AS DOOMED LOVERS go, the eponymous Solomon and Gaenor make the best of their damp, murky, discouraging surroundings. It’s pre-WWI Wales and the colliers are about to go on strike, making everyone poorer and more miserable. This won’t help the mining family of pretty young Gaenor, nor that of Solomon, the Jewish son of a petty merchant in the town over the hill. So what do the kids do? Fall in love, of course, despite their cultural and religious differences. (He disguises his identity with a false name.) We all know this sad, old story of forbidden romance, but it’s always possible—and satisfying—to find a fresh retelling.
SOLOMON & GAENOR
written and directed by Paul Morrison with Ioan Gruffudd and Nia Roberts opens September 22 at Seven Gables
The Oscar-nominated S&G mostly succeeds in restaging its familiar tale, thanks mainly to its two believable leads. As shy Gaenor, Nia Roberts conveys a forthright sexuality mixed with the vulnerability of knowing how her affair could shame her family. Her big, brown eyes open wide with incredulity at the overtures from what—to her sheltered perspective—seems the embodiment of cosmopolitan charm. As bookish, responsible Solomon, Ioan Gruffudd doesn’t just rely on his hunky image from the BBC Horatio Hornblower TV series. He’s a Welshman, but speaks Yiddish convincingly, as Roberts does Welsh. (Fortunately for us, most of the dialogue’s in English, although these scenes were also reshot in Welsh for the home market.)

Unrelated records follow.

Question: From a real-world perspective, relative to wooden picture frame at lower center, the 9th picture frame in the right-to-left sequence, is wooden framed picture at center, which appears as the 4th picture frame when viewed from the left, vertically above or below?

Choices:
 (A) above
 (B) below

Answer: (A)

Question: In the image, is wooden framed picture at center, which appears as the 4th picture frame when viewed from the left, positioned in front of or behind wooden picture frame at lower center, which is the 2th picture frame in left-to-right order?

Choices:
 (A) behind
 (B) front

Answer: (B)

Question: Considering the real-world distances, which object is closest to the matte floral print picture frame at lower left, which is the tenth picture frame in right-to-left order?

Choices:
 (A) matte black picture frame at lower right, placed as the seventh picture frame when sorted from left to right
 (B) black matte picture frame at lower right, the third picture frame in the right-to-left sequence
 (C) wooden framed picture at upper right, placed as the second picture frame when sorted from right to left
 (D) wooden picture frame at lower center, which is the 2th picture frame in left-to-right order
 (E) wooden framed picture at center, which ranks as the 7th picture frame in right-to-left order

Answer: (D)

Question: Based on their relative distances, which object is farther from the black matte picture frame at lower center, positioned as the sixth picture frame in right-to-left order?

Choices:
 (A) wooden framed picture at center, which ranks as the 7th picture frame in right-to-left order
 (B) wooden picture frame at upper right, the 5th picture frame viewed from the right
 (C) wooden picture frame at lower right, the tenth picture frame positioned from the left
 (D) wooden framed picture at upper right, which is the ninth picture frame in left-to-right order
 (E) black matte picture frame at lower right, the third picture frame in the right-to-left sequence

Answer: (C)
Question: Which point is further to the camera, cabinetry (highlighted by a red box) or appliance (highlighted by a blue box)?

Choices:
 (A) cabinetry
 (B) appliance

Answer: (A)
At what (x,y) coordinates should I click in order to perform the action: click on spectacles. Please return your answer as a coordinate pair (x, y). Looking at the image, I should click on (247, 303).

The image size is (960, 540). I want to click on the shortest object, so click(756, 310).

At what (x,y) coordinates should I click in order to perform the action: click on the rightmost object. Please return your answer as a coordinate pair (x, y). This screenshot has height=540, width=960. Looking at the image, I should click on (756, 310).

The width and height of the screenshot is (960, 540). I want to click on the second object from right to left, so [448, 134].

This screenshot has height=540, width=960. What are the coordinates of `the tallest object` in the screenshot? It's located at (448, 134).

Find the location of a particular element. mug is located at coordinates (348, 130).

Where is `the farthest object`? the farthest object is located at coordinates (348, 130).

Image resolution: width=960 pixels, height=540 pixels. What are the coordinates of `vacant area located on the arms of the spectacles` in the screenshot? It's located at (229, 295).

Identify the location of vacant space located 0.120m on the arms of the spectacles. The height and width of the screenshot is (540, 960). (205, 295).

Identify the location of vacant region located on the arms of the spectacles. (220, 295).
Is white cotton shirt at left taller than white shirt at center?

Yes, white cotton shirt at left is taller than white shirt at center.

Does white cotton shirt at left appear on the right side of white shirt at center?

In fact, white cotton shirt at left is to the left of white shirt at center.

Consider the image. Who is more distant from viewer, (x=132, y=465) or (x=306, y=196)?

Once together, their tentative ardor becomes uncontrollable, eliciting both audience sympathy and foreboding, since every great passion always contains its own undoing. Solomon’s family becomes the target of anti-Semitic violence during the miners’ strike and subsequent hard times; both their clans would be aghast to know of the interfaith relationship. It can’t last, but they don’t know that hard truth as we do.

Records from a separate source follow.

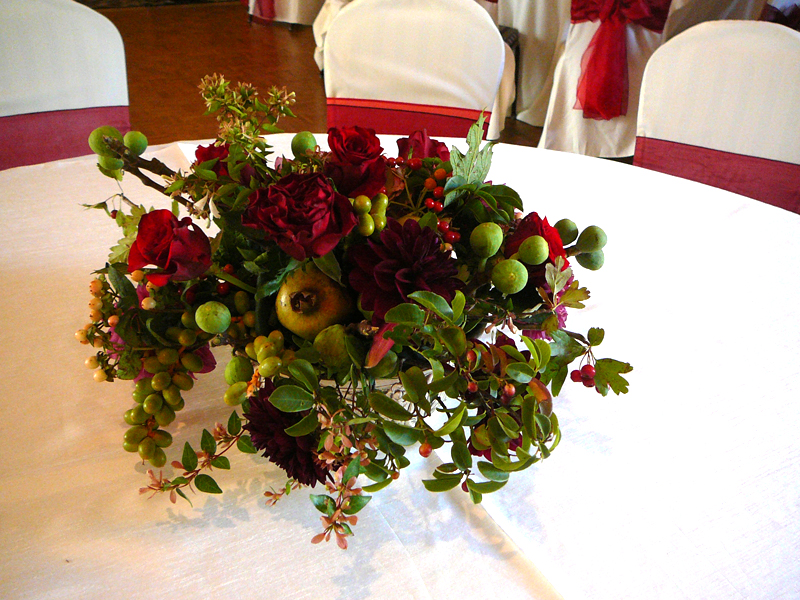 In order to click on plant in this screenshot , I will do `click(361, 278)`. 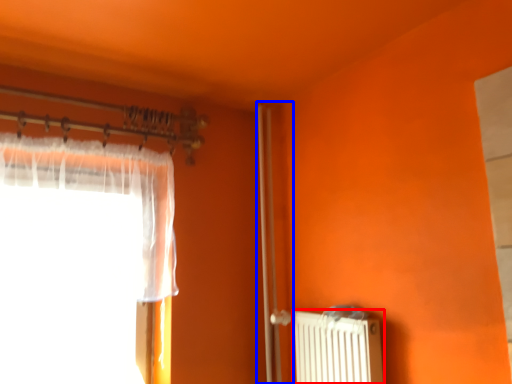 Question: Which of the following is the closest to the observer, radiator (highlighted by a red box) or screen door (highlighted by a blue box)?

Choices:
 (A) radiator
 (B) screen door

Answer: (A) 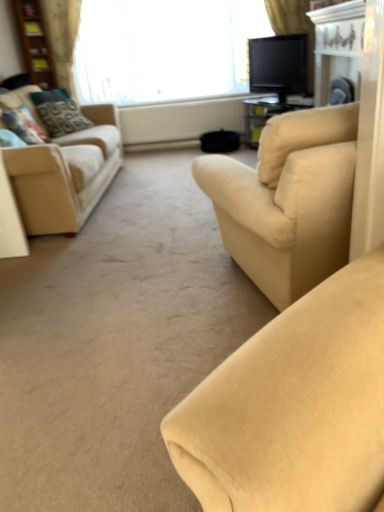 Question: Is beige textured curtain at upper left, which appears as the 1th curtain when viewed from the left, completely or partially inside patterned fabric pillow at left, the 2th pillow from the front?

Choices:
 (A) no
 (B) yes

Answer: (A)

Question: Is patterned fabric pillow at left, placed as the first pillow when sorted from back to front, behind beige textured curtain at upper left, which appears as the 1th curtain when viewed from the left?

Choices:
 (A) no
 (B) yes

Answer: (A)

Question: Is patterned fabric pillow at left, placed as the first pillow when sorted from back to front, outside beige textured curtain at upper left, the 2th curtain from the right?

Choices:
 (A) no
 (B) yes

Answer: (B)

Question: Is patterned fabric pillow at left, placed as the first pillow when sorted from back to front, oriented towards beige textured curtain at upper left, which appears as the 1th curtain when viewed from the left?

Choices:
 (A) yes
 (B) no

Answer: (B)

Question: From the image's perspective, would you say patterned fabric pillow at left, the 2th pillow from the front, is shown under beige textured curtain at upper left, the 2th curtain from the right?

Choices:
 (A) yes
 (B) no

Answer: (A)

Question: Based on their positions, is white textured radiator at center located to the left or right of wooden bookshelf at upper left?

Choices:
 (A) right
 (B) left

Answer: (A)

Question: From a real-world perspective, relative to wooden bookshelf at upper left, is white textured radiator at center vertically above or below?

Choices:
 (A) below
 (B) above

Answer: (A)

Question: From the image's perspective, is white textured radiator at center positioned above or below wooden bookshelf at upper left?

Choices:
 (A) below
 (B) above

Answer: (A)

Question: Considering the positions of white textured radiator at center and wooden bookshelf at upper left in the image, is white textured radiator at center wider or thinner than wooden bookshelf at upper left?

Choices:
 (A) thin
 (B) wide

Answer: (A)

Question: Considering the positions of wooden bookshelf at upper left and white textured radiator at center in the image, is wooden bookshelf at upper left taller or shorter than white textured radiator at center?

Choices:
 (A) tall
 (B) short

Answer: (A)

Question: From the image's perspective, is wooden bookshelf at upper left above or below white textured radiator at center?

Choices:
 (A) above
 (B) below

Answer: (A)

Question: Looking at their shapes, would you say wooden bookshelf at upper left is wider or thinner than white textured radiator at center?

Choices:
 (A) wide
 (B) thin

Answer: (A)

Question: Does point (39, 78) appear closer or farther from the camera than point (142, 110)?

Choices:
 (A) farther
 (B) closer

Answer: (A)

Question: Is point (274, 8) closer or farther from the camera than point (112, 69)?

Choices:
 (A) farther
 (B) closer

Answer: (B)

Question: Considering the relative positions of silky beige curtain at upper center, the 1th curtain when ordered from right to left, and white sheer curtain at upper center in the image provided, is silky beige curtain at upper center, the 1th curtain when ordered from right to left, to the left or to the right of white sheer curtain at upper center?

Choices:
 (A) left
 (B) right

Answer: (B) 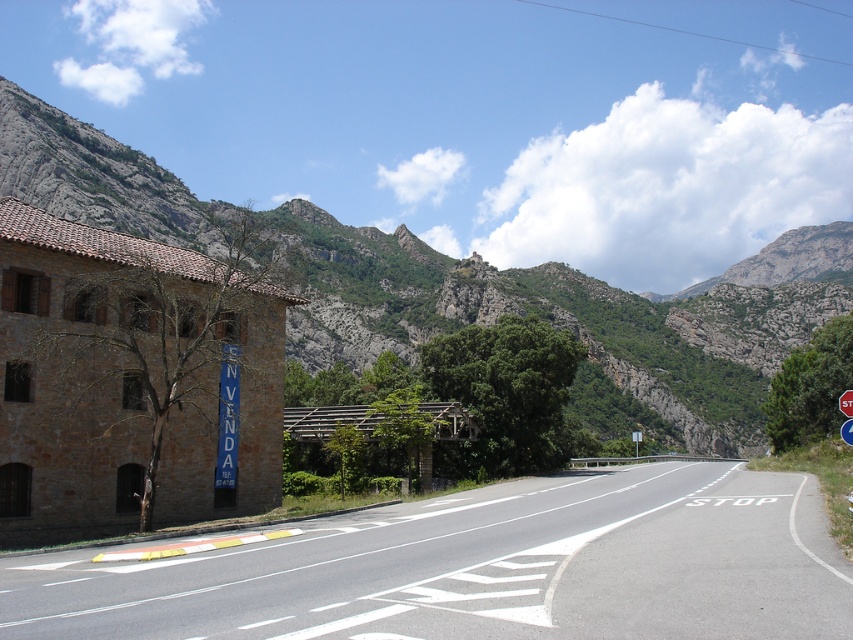 You are standing on the side of the road and want to cross the asphalt road at center. The road is 11.22 meters wide. If your walking speed is 1.5 meters per second, how many seconds will it take you to cross the road safely?

The asphalt road at center is 11.22 meters wide. At a walking speed of 1.5 meters per second, it will take approximately 7.48 seconds to cross safely.

You are driving a car and see the asphalt road at center and the metallic blue stop sign at right. Which object is positioned to the left of the other?

The asphalt road at center is to the left of metallic blue stop sign at right.

You are driving a car and want to take a photo of the rugged stone mountain at upper center. Can you see it clearly through the windshield while staying on the asphalt road at center?

Yes, the asphalt road at center is in front of rugged stone mountain at upper center, so you can see it clearly through the windshield while staying on the asphalt road at center.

First-time director Paul Morrison renders the inhospitable environment with suitably gray, gloomy light, mist, and rain. With such a simple plot (and flimsy supporting characters), he’s content to make S&G a two-hander, simply concentrating on his lovers’ inevitable path in all its details—including the obligatory hayloft scene—and predictable obstacles. Both lovers are stifled by the smothering traditions of their overbearing families and face social censure recalling Breaking the Waves and The Scarlet Letter. (“Don’t you want to be a Jew anymore?” Solomon’s brother asks.) Morrison uses the love story as a kind of test case for tolerance, which Gaenor eventually passes and her community naturally fails. Given its lack of eventfulness (or surprise), this sparse love story manages to be simultaneously moving and mundane.